The King Fire blazed to its peak over the next week and by race day we knew that, barring a 180-degree shift in wind direction to blow away the smoke, there was little chance the race would go on. Nevertheless, we woke up at 4am to ride to the start line at the beach and squeeze into our wetsuits. Five minutes before the starting cannon, the race was canceled.
It took a few days for the disappointment to melt away, then I decided to use the remainder of 2014 the same way I’d used the end of 2013 — to get a lot faster on the bike.
My performance had started to plateau, a fact that I attributed to my ad hoc, “what should I do tomorrow” approach to training, so I decided to:
8. Make an explicit daily training calendar
I researched a half-dozen in-person and online coaching programs, and chose one that fit my budget.

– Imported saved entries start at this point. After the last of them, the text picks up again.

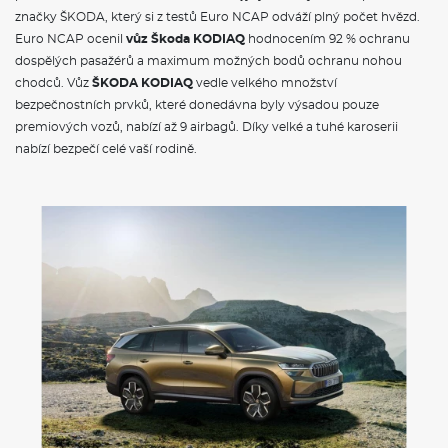
značky ŠKODA, který si z testů Euro NCAP odváží plný počet hvězd.
Euro NCAP ocenil
vůz Škoda KODIAQ
hodnocením 92 % ochranu
dospělých pasažérů a maximum možných bodů ochranu nohou
chodců. Vůz
ŠKODA KODIAQ
vedle velkého množství
bezpečnostních prvků, které donedávna byly výsadou pouze
premiových vozů, nabízí až 9 airbagů. Díky velké a tuhé karoserii
nabízí bezpečí celé vaší rodině.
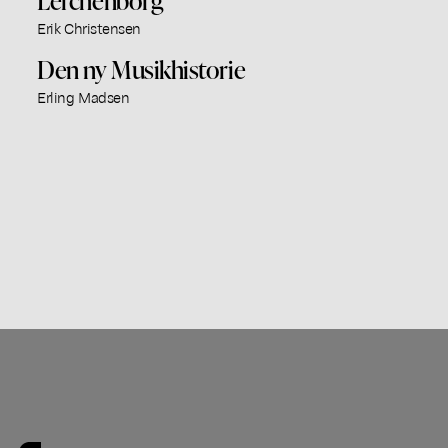
Lerchenborg
Erik Christensen
Den ny Musikhistorie
Erling Madsen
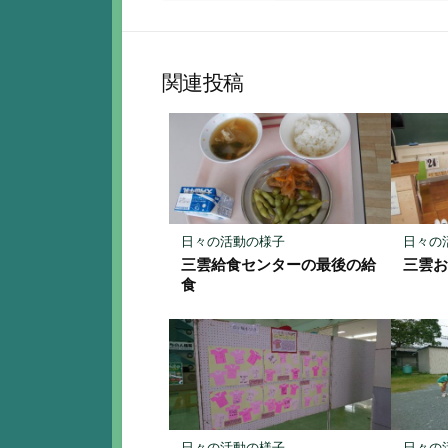
て
で
な
シ
ブ
ェ
ッ
ア
関連投稿
ク
マ
ー
ク
に
保
存
日々の活動の様子
日々の
三雲給食センターの最後の給
三雲
食
日々の活動の様子
日々の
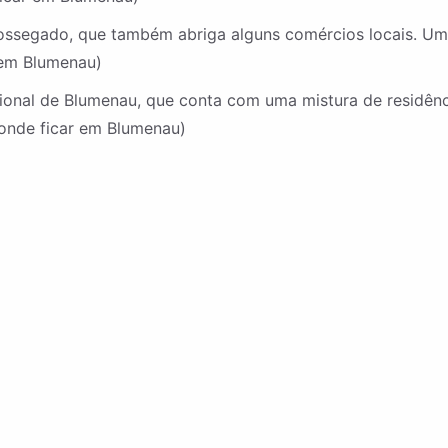
 sossegado, que também abriga alguns comércios locais. U
 em Blumenau)
ional de Blumenau, que conta com uma mistura de residênc
(onde ficar em Blumenau)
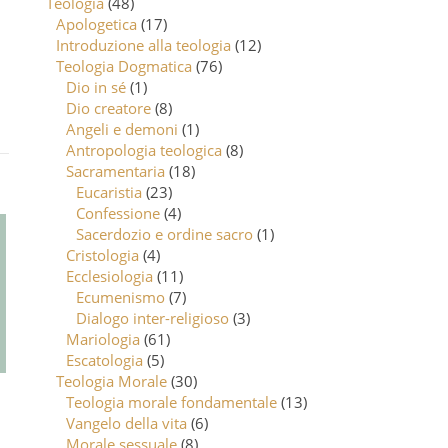
Teologia
(48)
Apologetica
(17)
Introduzione alla teologia
(12)
Teologia Dogmatica
(76)
Dio in sé
(1)
Dio creatore
(8)
Angeli e demoni
(1)
Antropologia teologica
(8)
Sacramentaria
(18)
Eucaristia
(23)
Confessione
(4)
Sacerdozio e ordine sacro
(1)
Cristologia
(4)
Ecclesiologia
(11)
Ecumenismo
(7)
Dialogo inter-religioso
(3)
Mariologia
(61)
Escatologia
(5)
Teologia Morale
(30)
Teologia morale fondamentale
(13)
Vangelo della vita
(6)
Morale sessuale
(8)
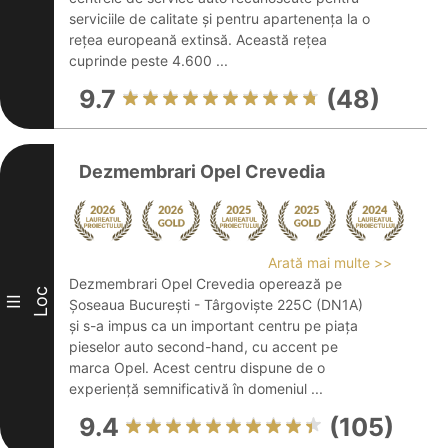
serviciile de calitate și pentru apartenența la o
rețea europeană extinsă. Această rețea
cuprinde peste 4.600 ...
9.7
(48)
Dezmembrari Opel Crevedia
Arată mai multe >>
Dezmembrari Opel Crevedia operează pe
Loc
III
Șoseaua București - Târgoviște 225C (DN1A)
și s-a impus ca un important centru pe piața
pieselor auto second-hand, cu accent pe
marca Opel. Acest centru dispune de o
experiență semnificativă în domeniul ...
9.4
(105)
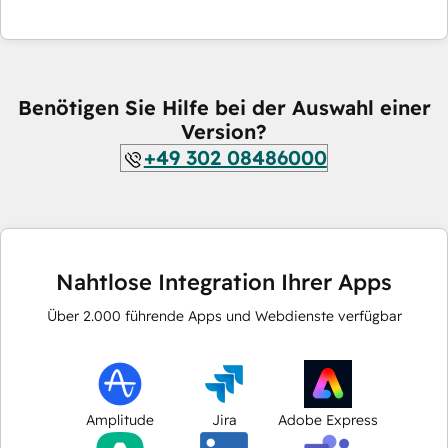
Benötigen Sie Hilfe bei der Auswahl einer
Version?
+49 302 08486000
Nahtlose Integration Ihrer Apps
Über
2.000
führende Apps und Webdienste verfügbar
Amplitude
Jira
Adobe Express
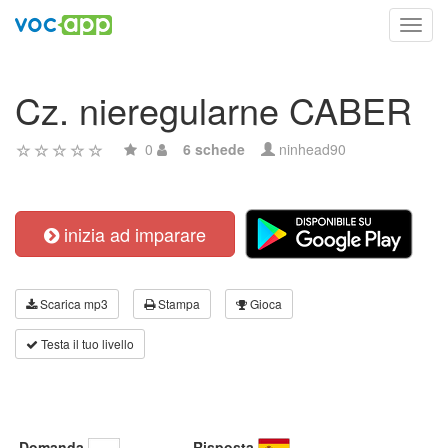
Toggl
navig
Cz. nieregularne CABER
0
6 schede
ninhead90
inizia ad imparare
Scarica mp3
Stampa
Gioca
Testa il tuo livello
Domanda
Risposta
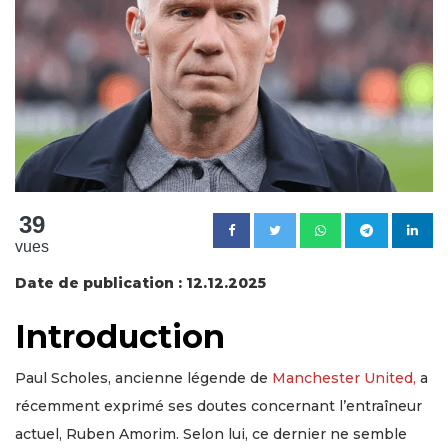
39
vues
Date de publication : 12.12.2025
Introduction
Paul Scholes, ancienne légende de
Manchester United,
a
récemment exprimé ses doutes concernant l’entraîneur
actuel, Ruben Amorim. Selon lui, ce dernier ne semble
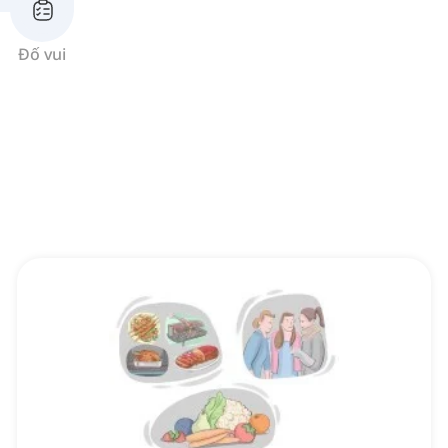
Đố vui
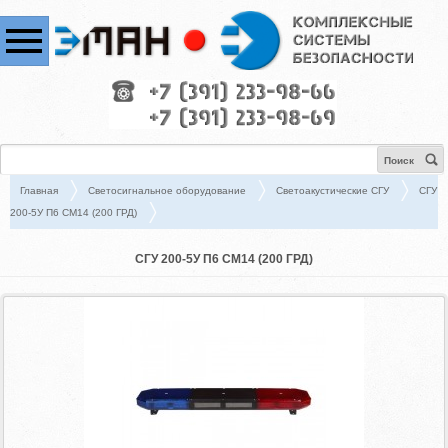
Поиск
Главная
Светосигнальное оборудование
Светоакустические СГУ
СГУ
200-5У П6 СМ14 (200 ГРД)
СГУ 200-5У П6 СМ14 (200 ГРД)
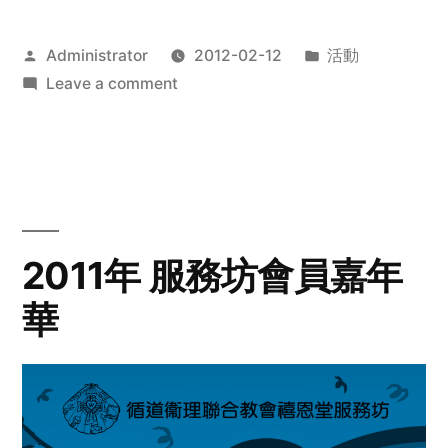
Posted
Posted
Administrator
2012-02-12
活動
by
on
in
Leave a comment
2012
步
行
籌
款
愛
2011年 服務坊會員嘉年
心
華
齊
展
步
關
懷
與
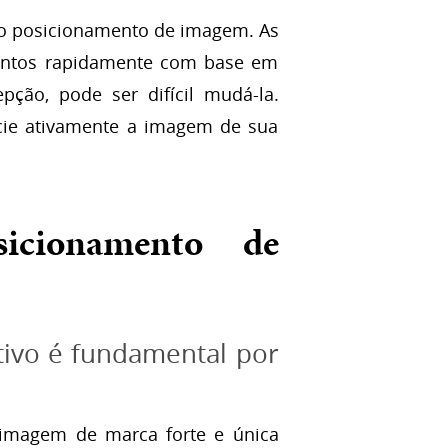
o posicionamento de imagem. As
entos rapidamente com base em
ção, pode ser difícil mudá-la.
ncie ativamente a imagem de sua
icionamento de
ivo é fundamental por
magem de marca forte e única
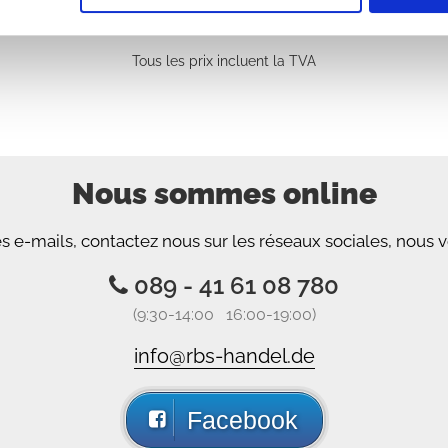
Tous les prix incluent la TVA
Nous sommes online
e-mails, contactez nous sur les réseaux sociales, nous v
089 - 41 61 08 780
(9:30-14:00 16:00-19:00)
info@rbs-handel.de
Facebook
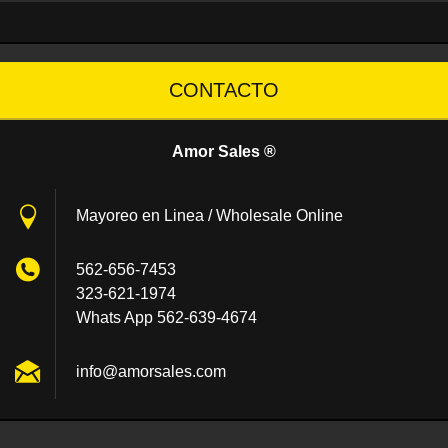
CONTACTO
Amor Sales ®
Mayoreo en Linea / Wholesale Online
562-656-7453
323-621-1974
Whats App 562-639-4674
info@amo
rsales.c
om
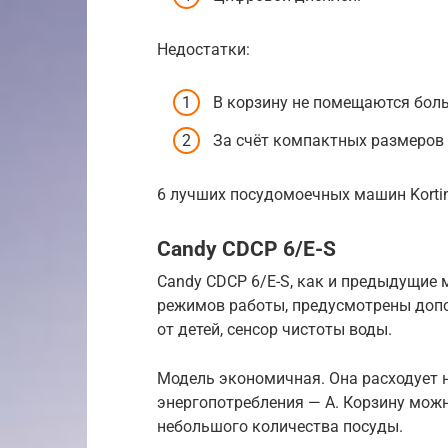
Недостатки:
В корзину не помещаются боль
За счёт компактных размеров 
6 лучших посудомоечных машин Korti
Candy CDCP 6/E-S
Candy CDCP 6/E-S, как и предыдущие м
режимов работы, предусмотрены допо
от детей, сенсор чистоты воды.
Модель экономичная. Она расходует не
энергопотребления — A. Корзину можн
небольшого количества посуды.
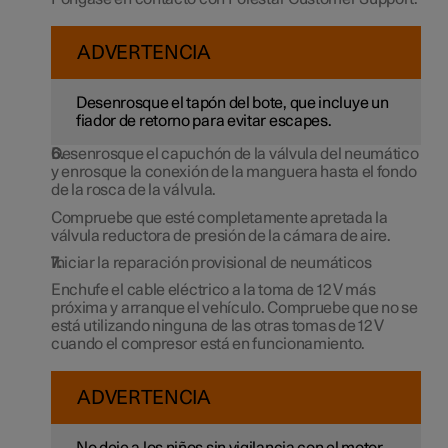
ADVERTENCIA
Desenrosque el tapón del bote, que incluye un
fiador de retorno para evitar escapes.
Desenrosque el capuchón de la válvula del neumático
y enrosque la conexión de la manguera hasta el fondo
de la rosca de la válvula.
Compruebe que esté completamente apretada la
válvula reductora de presión de la cámara de aire.
Iniciar la reparación provisional de neumáticos
Enchufe el cable eléctrico a la toma de
12 V
más
próxima y arranque el vehículo. Compruebe que no se
está utilizando ninguna de las otras tomas de
12 V
cuando el compresor está en funcionamiento.
ADVERTENCIA
No deje a los niños sin vigilancia con el motor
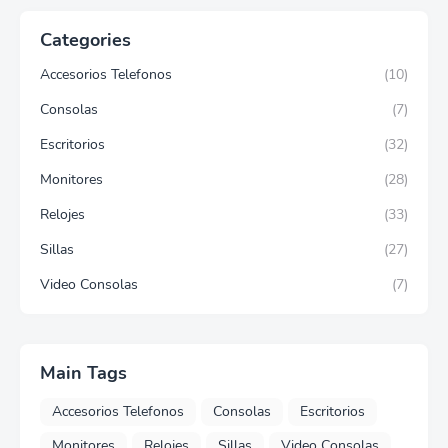
Categories
Accesorios Telefonos
(10)
Consolas
(7)
Escritorios
(32)
Monitores
(28)
Relojes
(33)
Sillas
(27)
Video Consolas
(7)
Main Tags
Accesorios Telefonos
Consolas
Escritorios
Monitores
Relojes
Sillas
Video Consolas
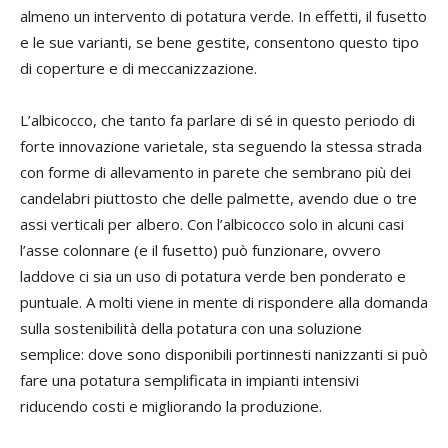
almeno un intervento di potatura verde. In effetti, il fusetto
e le sue varianti, se bene gestite, consentono questo tipo
di coperture e di meccanizzazione.
L’albicocco, che tanto fa parlare di sé in questo periodo di
forte innovazione varietale, sta seguendo la stessa strada
con forme di allevamento in parete che sembrano più dei
candelabri piuttosto che delle palmette, avendo due o tre
assi verticali per albero. Con l’albicocco solo in alcuni casi
l’asse colonnare (e il fusetto) può funzionare, ovvero
laddove ci sia un uso di potatura verde ben ponderato e
puntuale. A molti viene in mente di rispondere alla domanda
sulla sostenibilità della potatura con una soluzione
semplice: dove sono disponibili portinnesti nanizzanti si può
fare una potatura semplificata in impianti intensivi
riducendo costi e migliorando la produzione.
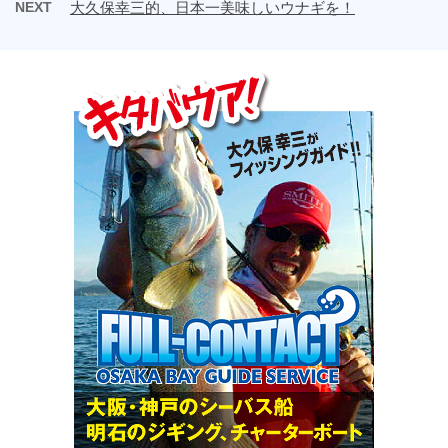
NEXT
大久保幸三的、日本一美味しいウナギを！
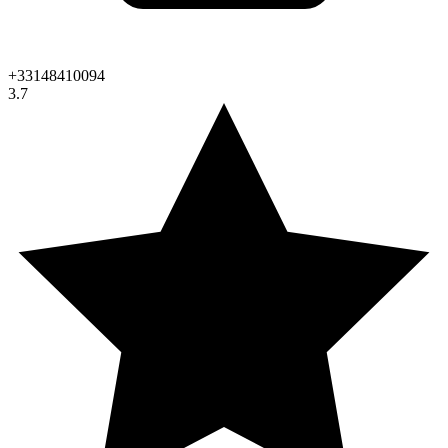
+33148410094
3.7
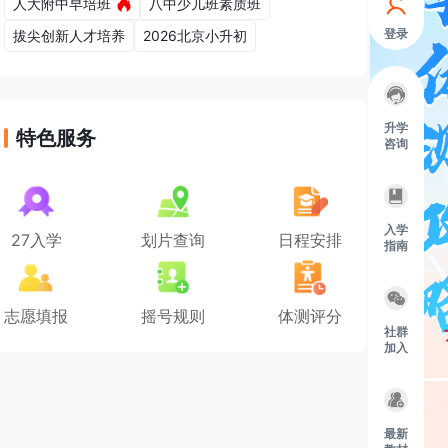
人大附中早培班
八中少儿班素质班
登录
拔尖创新人才培养
2026北京小升初
升学
特色服务
咨询
入学
27入学
划片查询
日程安排
指南
志愿填报
摇号规则
体测评分
社群
加入
最新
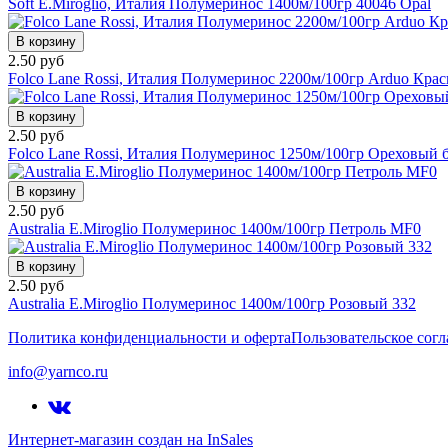
Soft E.Miroglio, Италия Полумеринос 1400м/100гр 40046 Opal
В корзину
2.50 руб
Folco Lane Rossi, Италия Полумеринос 2200м/100гр Arduo Кра
В корзину
2.50 руб
Folco Lane Rossi, Италия Полумеринос 1250м/100гр Ореховый
В корзину
2.50 руб
Australia E.Miroglio Полумеринос 1400м/100гр Петроль MF0
В корзину
2.50 руб
Australia E.Miroglio Полумеринос 1400м/100гр Розовый 332
Политика конфиденциальности и оферта
Пользовательское сог
info@yarnco.ru
Интернет-магазин создан на InSales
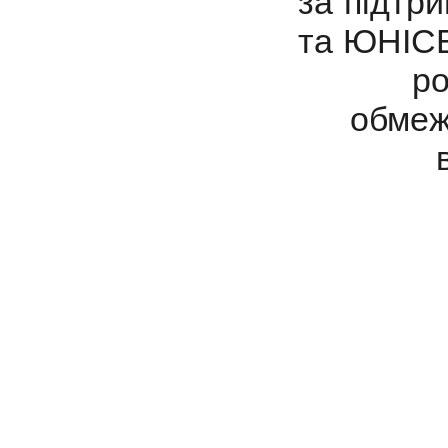
за підтр
та ЮНІСЕ
ро
обмеж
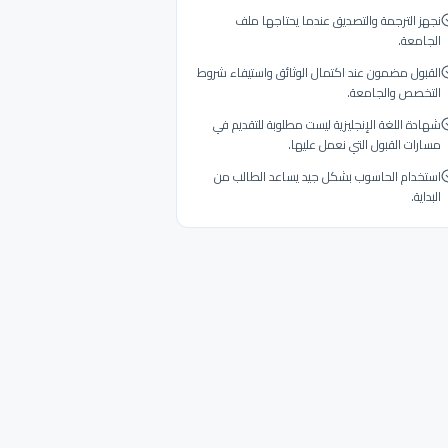
نجهز الترجمة والتصديق عندما يحتاجها ملف
الجامعة.
القبول مضمون عند اكتمال الوثائق واستيفاء شروط
التخصص والجامعة.
شهادة اللغة الإنجليزية ليست مطلوبة للتقديم في
مسارات القبول التي نعمل عليها.
استخدام الحاسوب بشكل جيد يساعد الطالب من
البداية.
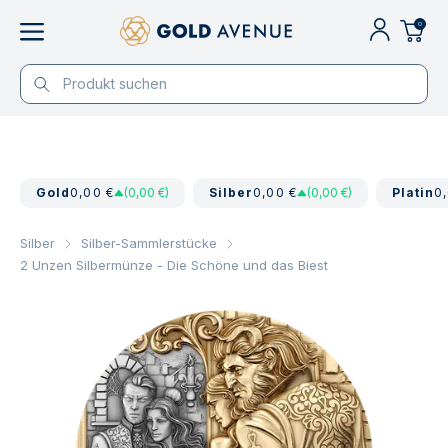
0
Gold
0,00 €
(0,00 €)
Silber
0,00 €
(0,00 €)
Platin
0
Silber
Silber-Sammlerstücke
2 Unzen Silbermünze - Die Schöne und das Biest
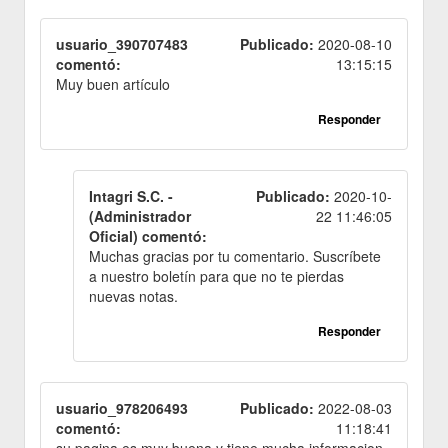
usuario_390707483
Publicado:
2020-08-10
comentó:
13:15:15
Muy buen artículo
Responder
Intagri S.C. -
Publicado:
2020-10-
(Administrador
22 11:46:05
Oficial) comentó:
Muchas gracias por tu comentario. Suscríbete
a nuestro boletín para que no te pierdas
nuevas notas.
Responder
usuario_978206493
Publicado:
2022-08-03
comentó:
11:18:41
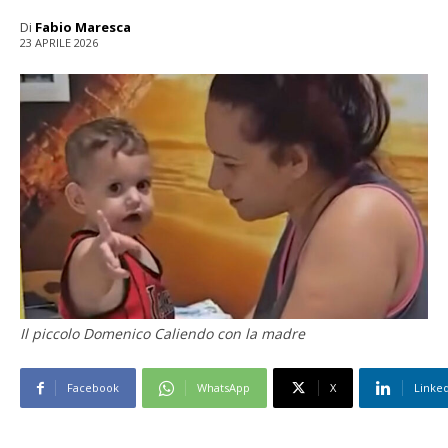
Di
Fabio Maresca
23 APRILE 2026
Il piccolo Domenico Caliendo con la madre
Facebook
WhatsApp
X
Linke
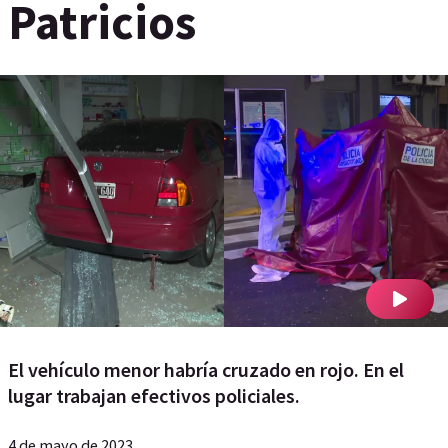
Patricios
El vehículo menor habría cruzado en rojo. En el
lugar trabajan efectivos policiales.
4 de mayo de 2023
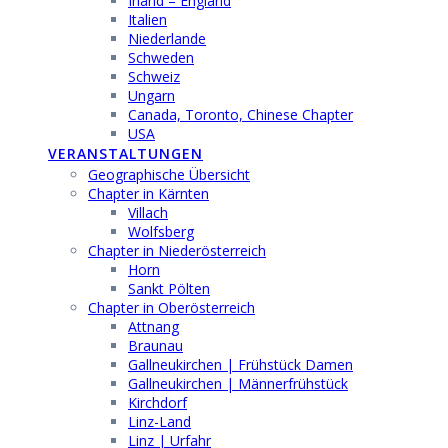
Irland – England
Italien
Niederlande
Schweden
Schweiz
Ungarn
Canada, Toronto, Chinese Chapter
USA
VERANSTALTUNGEN
Geographische Übersicht
Chapter in Kärnten
Villach
Wolfsberg
Chapter in Niederösterreich
Horn
Sankt Pölten
Chapter in Oberösterreich
Attnang
Braunau
Gallneukirchen | Frühstück Damen
Gallneukirchen | Männerfrühstück
Kirchdorf
Linz-Land
Linz | Urfahr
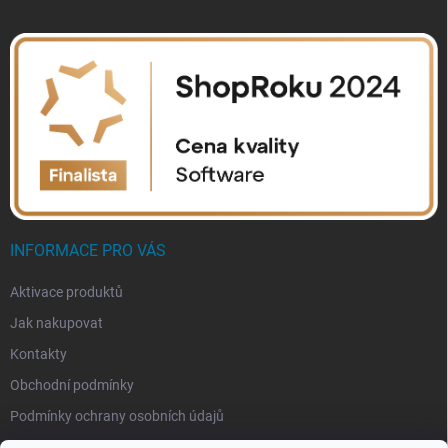
INFORMACE PRO VÁS
Aktivace produktů
Jak nakupovat
Kontakty
Obchodní podmínky
Podmínky ochrany osobních údajů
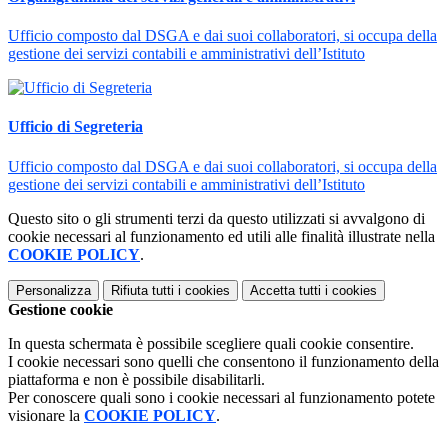
Ufficio composto dal DSGA e dai suoi collaboratori, si occupa della
gestione dei servizi contabili e amministrativi dell’Istituto
Ufficio di Segreteria
Ufficio composto dal DSGA e dai suoi collaboratori, si occupa della
gestione dei servizi contabili e amministrativi dell’Istituto
Questo sito o gli strumenti terzi da questo utilizzati si avvalgono di
cookie necessari al funzionamento ed utili alle finalità illustrate nella
COOKIE POLICY
.
Personalizza
Rifiuta tutti
i cookies
Accetta tutti
i cookies
Gestione cookie
In questa schermata è possibile scegliere quali cookie consentire.
I cookie necessari sono quelli che consentono il funzionamento della
piattaforma e non è possibile disabilitarli.
Per conoscere quali sono i cookie necessari al funzionamento potete
visionare la
COOKIE POLICY
.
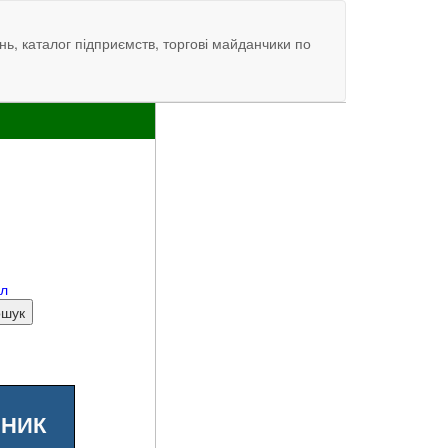
нь, каталог підприємств, торгові майданчики по
ал
ШНИК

A veteran Ironman coach gave me a questionnaire about my race history, future goals, and realistic training capabilities and spent half an hour on the phone discussing it. He used that information to customize a series of 13-week training plans that were appropriate to my skills and goals and delivered them as a set of detailed daily workout instructions for every day from October 15th, 2014 through September, 20, 2015 — the date of the next Ironman Lake Tahoe.
Within the second week of this new, highly structured approach to training, I began to:
9. Apply an ROI approach to training
Training time is not interchangeable. It’s possible to build more fitness in an hour of intense, structured training than in three hours of “junk miles”. My coach encouraged me to approach each workout with the question, “How can I get the most out of this hour?”
The inevitable answer is often, “Work really fucking hard for an hour.”
Thinking about return on investment and applying it’s implications to my workout schedule solidified my routine:
- Monday is rest day
- Tuesday and Thursday are morning high-intensity intervals
- Wednesday and Friday are morning sub-threshold workouts
- Saturday is a long ride
- Sunday is a medium ride, followed by a long run
Over the preceding two years, I’d taken the budget approach to training by using a heart rate monitor to gauge my effort level. For example, I knew that I could hold 145bpm for 10+ hours, 170bpm for 90 minutes, and 192bpm for 2 minutes. There are two problems with heart rate-based training, however:
- External variables
Lag means that it takes a while for your heart rate to adjust to match your energy output. That makes it harder to do interval training. External variables are worse. Is it warm out? Adjust your bpm. Did you have caffeine recently? Adjust your bpm. You get the idea.
So, I bit the bullet:
10. Buy an indoor trainer and a power meter
Over the last three months, I’ve been doing a lot of interval training — riding and running at max speed, recovering, then repeating. They hurt. But they’re shorter now, so I can get through them. And I’m getting faster.
Now that I can see exactly how many watts of power I’m producing at any point, I don’t sandbag, whether indoors or on the road. It also helps that my trainer automatically increases the resistance if I start to slack off my target wattage.
11. Surround yourself with supportive people
My girlfriend goes running with me now and then; for Christmas she got me a reverse present: she signed up for the HITS sprint-distance triathlon and swimming lessons so that I could have a training partner.
My team at 42Floors has never complained when I’m gone for training, when I sit around the office all stinky without showering, or when I get long-winded about training, the way I am right now. If you’d like to help people find great office space, we’re hiring.
With four months to go until my next race, another half-Ironman, I’m targeting a 5:30 finish, which should be enough to squeeze into the top third in my age group. After that, Ironman Lake Tahoe. In the mean time, Lokesh posted a 7-second lead over me on Twin Peaks so I’ll be trying to catch him.